Search code examples
mathrecommendation-enginecollaborative-filtering

Weighted mean tending towards center


I'm experimenting on some movie rating data. Currently doing some hybrid item and user based predictions. Mathimatically I'm unsure how to implement what I want and maybe the answer is just straight forward weighed mean but I feel like there might be some other option.

I have 4 values for now, that I want to get the mean of

  1. item based prediction
  2. user based prediction
  3. Global movie average for given item
  4. Global user average for given user

As this progesses there will be other values I'll need to add to the mix such as weighted similarity, genre weighting and I'm sure a few other things.

For now I want to focus on the data available to me as stated above as much for understanding as anything else.

Here is my theory. To start I want to weight the item and user based prediction equally which will have more weight than the global averages.

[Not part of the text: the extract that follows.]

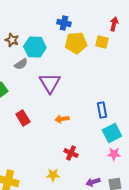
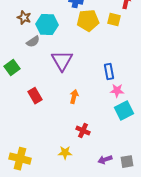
blue rectangle: (102, 110) -> (109, 72), moved
orange arrow: (62, 119) -> (74, 97), turned 112
pink star: (114, 154) -> (117, 91), moved

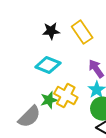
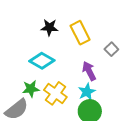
green star: (49, 100) -> (31, 89), moved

I feel though on my very rusty maths and some basic attempts to come up with a less linear solution is to use something like Harmonic mean. but instead of natuarlly tending towards the low mean value tend towards the global average.

e.g

predicted item base rating 4.5

predicted user based rating 2.5

global movie rating 3.8

global user rating 3.6

so the "centre"/global average here would be 3.7

I may be way off base with this as my maths is quite rusty but anyone any thoughts on how I could mathematically represent what I'm thinking?

OR

do you have any thoughts on a different approach


Solution

  • I recommend you to look into "Recommender systems handbook" by F. Ricci et al., 2011. It summarizes all the common approaches in recommender engines and provides all the necessary formulas.
    Here is an excerpt from 4.2.3:

    As the number of neighbors used in the prediction increases, the rating predicted by the regression approach will tend toward the mean rating of item i. Suppose item i has only ratings at either end of the rating range, i.e. it is either loved or hated, then the regression approach will make the safe decision that the item’s worth is average. [...] On the other hand, the classification approach will predict the rating as the most frequent one given to i. This is more risky as the item will be labeled as either “good” or “bad”.